If your program uses ‘Stack,’ you can make use of the upper 128 Bytes of the RAM as stack operations use Indirect Addressing.
All this ‘general purpose’ RAM section is also known as Scratchpad RAM.
Special Function Registers (SFRs)
I will explain the 8051 Microcontroller Special Function Registers (SFRs) in a separate guide. For the time being, the address range of 80H to FFH is reserved for SFRs. Out of the 128 Bytes, we (users) have access to only 21 Bytes of memory address i.e., the 8051 Microcontroller has 21 SFRs.
What about the remaining 107 Bytes? Depending on the variant of the 8051 Microcontroller, these addresses are either assigned to other data such as the TMP1 and TMP2 Registers that we saw in the 8051 Microcontroller or reserved for a future implementation. You should not read or write any data from/to these addresses.
Coming to SFRs, these are special regions of the on-chip RAM that act as CPU Registers (ACC and B Register), Port Latches (P0, P1, etc.), Status and Control Bits, etc. They essentially control the on-chip peripherals.
Since these share the same address space as the upper 128 Bytes of the RAM, they use Direct Addressing to differentiate from the regular RAM.
Some of these registers are both byte and bit addressable (all registers are byte addressable).
The following table shows all the SFRs and their respective Addresses in the on-chip RAM.
SFR | Description | Direct Address |
P0 | Port 0 Latch | 80H |
SP | Stack Pointer | 81H |
DPL | Data Pointer Higher Byte | 82H |
DPH | Data Pointer Lower Byte | 83H |
PCON | Power Control | 87H |
TCON | Timer/Counter Control | 88H |
TMOD | Timer/Counter Mode | 89H |
TL0 | Timer/Counter 0 Lower Byte | 8AH |
TL1 | Timer/Counter 1 Lower Byte | 8BH |
TH0 | Timer/Counter 0 Higher Byte | 8CH |
TH1 | Timer/Counter 1 Higher Byte | 8DH |
P1 | Port 1 Latch | 90H |
SCON | Serial Port Control | 98H |
SBUF | Serial Port Data Buffer | 99H |
P2 | Port 2 Latch | A0H |
IE | Interrupt Enable | A8H |
P3 | Port 3 Latch | B0H |
IP | Interrupt Priority | B8H |
PSW | Program Status Word | D0H |
ACC | Accumulator | E0H |
B | B Register | F0H |
8051 Microcontroller External Memory Interface
In addition to the 8KB of on-chip Program and 256B of on-chip Data Memory, the 8051 Microcontroller can also access up to 64KB of External Program Memory and up to 64KB of External Data Memory.
If you remember the 8051 Microcontroller Pin Diagram, Port 0 and Port 2 have additional functions where we can use them as External Buses for interfacing Program and Data Memories.
Port 0 carries the lower 8-bit address (A0 to A7) and also the 8-bit data (D0 to D7). This concept where a single bus carries two different signals is known as Multiplexing. 8051 uses Time Division Multiplexing (TDM), where the address and data have different time slots on the bus. The ALE signal helps latch the Address to an external Latch (74LS373) before the data arrives on the bus.
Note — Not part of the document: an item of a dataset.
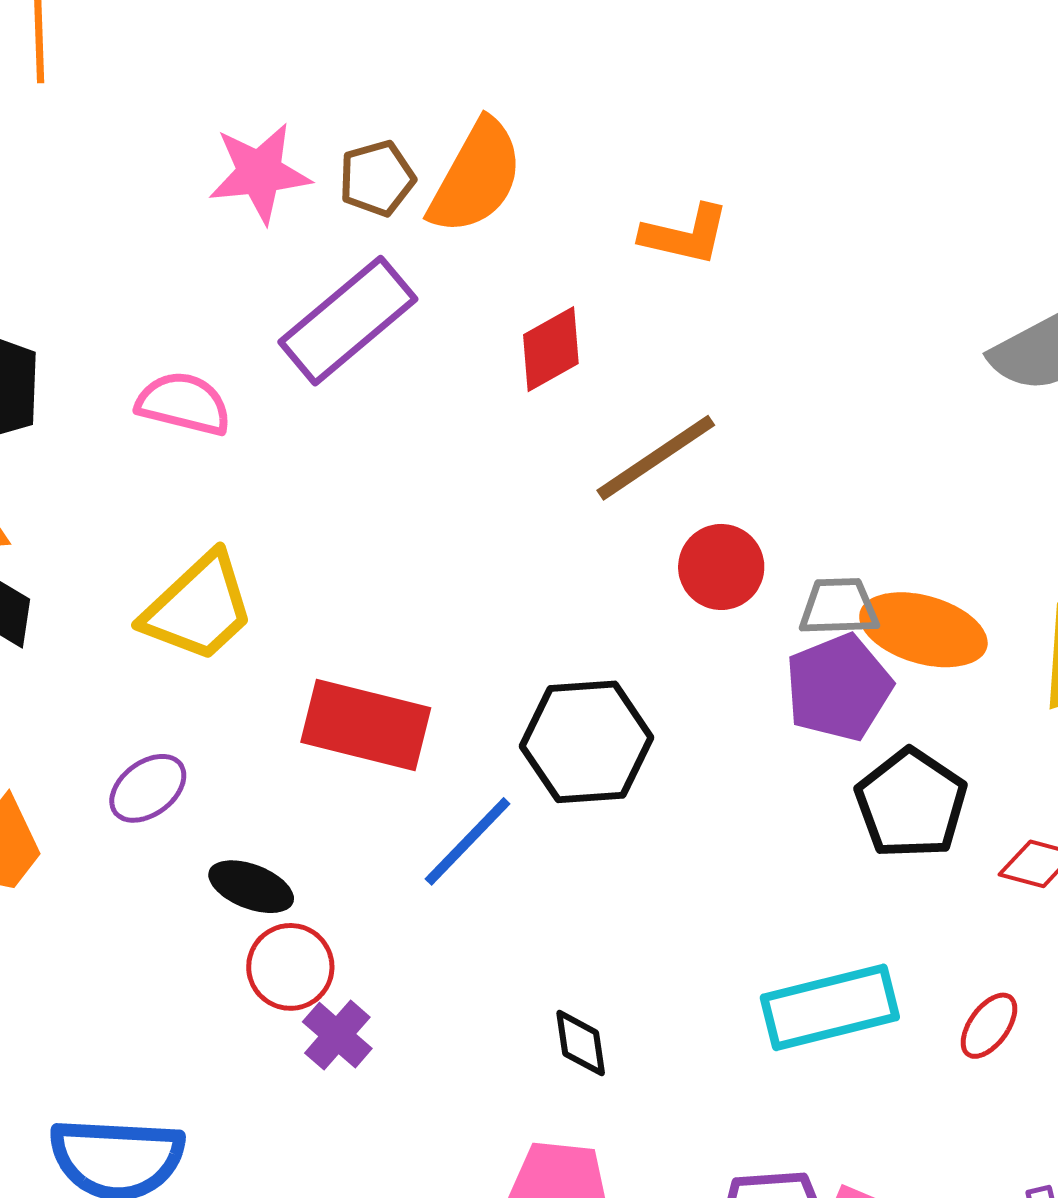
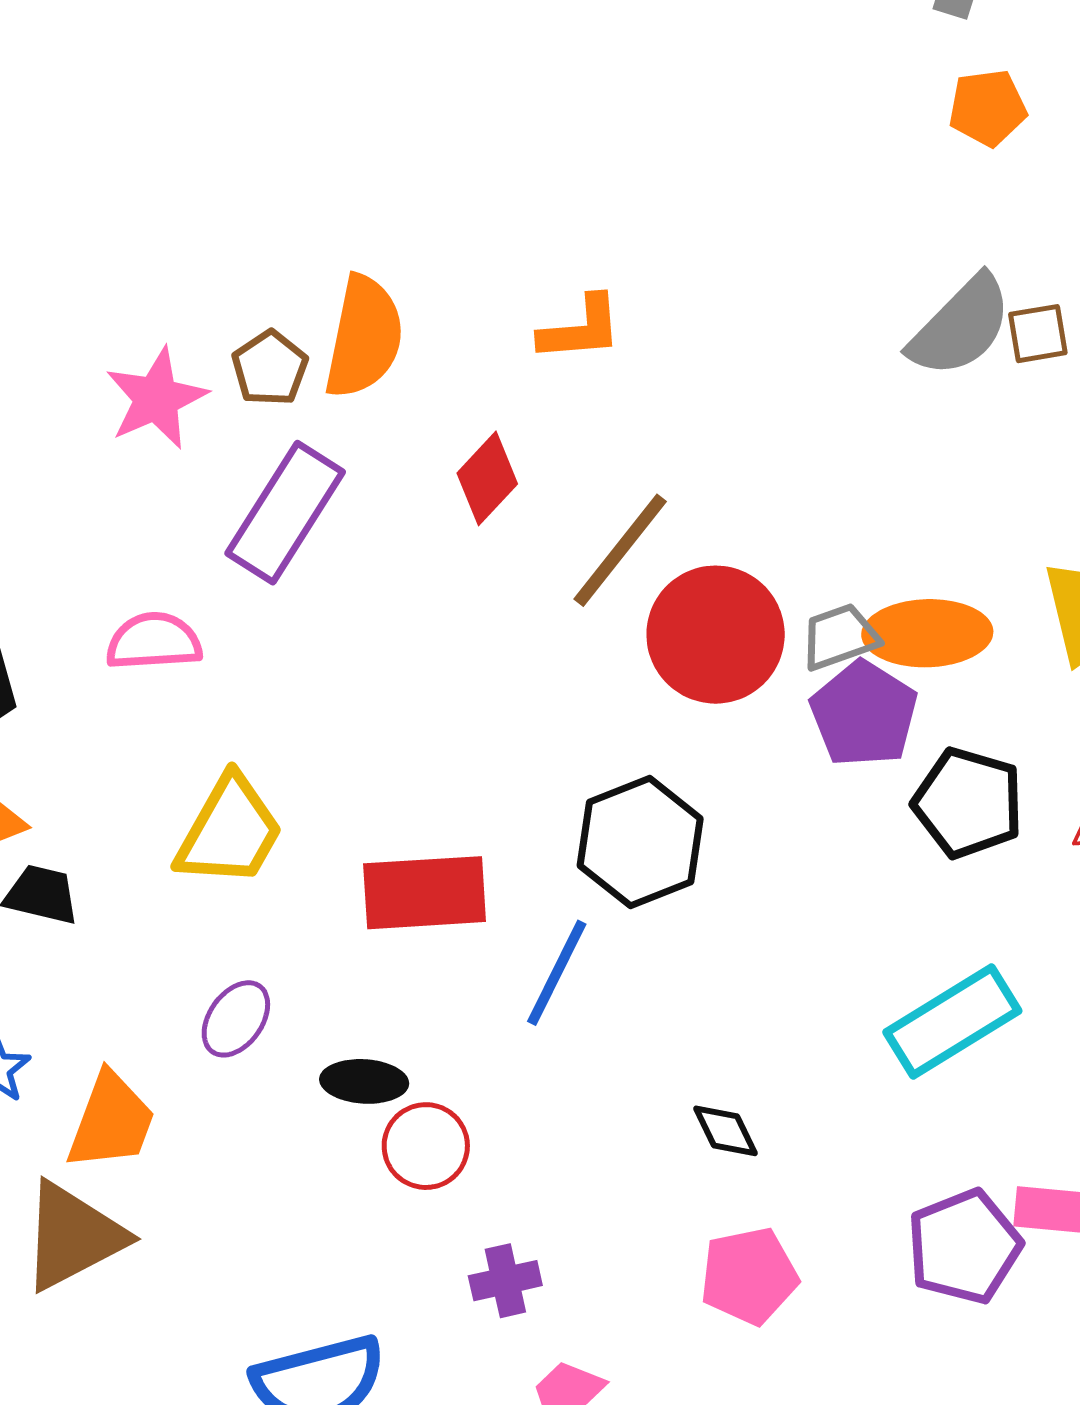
red circle: (721, 567) -> (716, 635), size x1.6
purple cross: (337, 1035) -> (505, 1281), moved, turned -36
Port 2, on the other hand, carries the upper 8-bit address (A8 to A15). With a 16-bit address bus, the 8051 Microcontroller can generate 216 or 65,536 unique addresses. Hence, the maximum external memory an 8051 Microcontroller can access is 64K Bytes.
With the same Port 0 and Port 2 Bus, the 8051 Microcontroller can connect to both external RAM and ROM (each up to 64KB). How will the CPU in the 8051 Microcontroller differentiate between Program and Data Memories?
This is where the combination of type of instructions we use and the corresponding bus control signals the CPU generates. To access ROM (code/instructions), we use ROM MOV Instruction (MOVC). When the CPU executes this instruction, it knows that it is about to access ROM, so it activates the PSEN signal.
Similarly, the RAM MOV Instruction (MOVX) will activate the RD and WR signals to read/write data from/to RAM.
External Program Memory
Earlier, the main reason for interfacing external program memory was that the 8031 and 8032 Microcontroller didn’t have any on-chip program memory. The only way to store the ‘Code’ is to use an external program.
Nowadays, the reason for adding external program memory is the increase in complexity of applications. With more sensors and output devices, the complexity of the code increases (due to usage of look-up tables) and the final code may not fit on the internal ROM. The usage of high-level programming language (C is still the dominating programming language for embedded systems) is also another reason. The code generated when using ‘C’ tends to be slightly larger in size than when using Assembly language.
The following block diagram shows how we can interface an external program memory (ROM) IC with the 8051 Microcontroller.

As you can see, the Ports 0 and 2 are used as external buses and they cannot perform any general I/O operations. First, Port 0 sends the lower byte of Program Counter (PCL), which is the lower byte of the Address. During this time, the ALE activates and as a result, this byte pushes to the address latch. During this time, the Port 2 sends the higher byte of the PC (PCH), which is the higher byte of the Address.
The PSEN strobes the external ROM and the data byte is read through the Port 0.
NOTE: Irrespective of the size of the External Program Memory, the Program Counter (PC) always generates a 16-bit address. If the size of the external memory is less than 64KB, then the higher order pins of PORT 2 become a part of the Chip Select or Output Enable (in combination with PSEN).
External Data Memory
The logic behind interfacing External Data Memory (RAM) with the 8051 Microcontroller is almost identical to what we saw in the previous section. Port 0 and Port 2 act as address/data bus. Instead of PSEN, the RD and WR signals now become relevant.
Here’s a block diagram of Interfacing External Data Memory (RAM) with 8051 Microcontroller:

Note that the EA pin is connected to VCC, indicating that the Program Memory is internal. In the previous case (Interfacing External Data Memory (RAM) with 8051 Microcontroller), the EA Pin is connected to GND.
Since the Program Memory here is Internal (on-chip), the PSEN pin isn’t useful (can be left open).
External Program and Data Memories
It is possible to connect both External Program Memory and External Data simultaneously with the 8051 Microcontroller. Depending on how you use the Internal Program Memory, the EA Pin must be connected to VCC or GND.
If EA is connected to VCC, the CPU of the 8051 Microcontroller accesses the initial 4K addresses from Internal Program Memory and the remaining 60K addresses from External Program Memory.
The following image shows a Block Diagram of Interfacing External Program and Data Memories with 8051 Microcontroller.

The CPU differentiates between Internal and External RAM by the instructions we use (MOV for Internal RAM and MOVX for External RAM). I will explain the 8051 Microcontroller Instruction Set and Addressing Modes in separate guides.
Conclusion
This was a very lengthy and detailed guide on the 8051 Microcontroller Memory Organization. Here, I discussed the on-chip Program and Data Memories (ROM and RAM), how to interface external Program and Data Memories, how the CPU uses Ports as External Bus, and various External Bus Control Signals.
Continuing this Introductory Series on 8051 Microcontroller, I will explain a very important topic, the 8051 Microcontroller Special Function Register (SFRs) in the upcoming guide.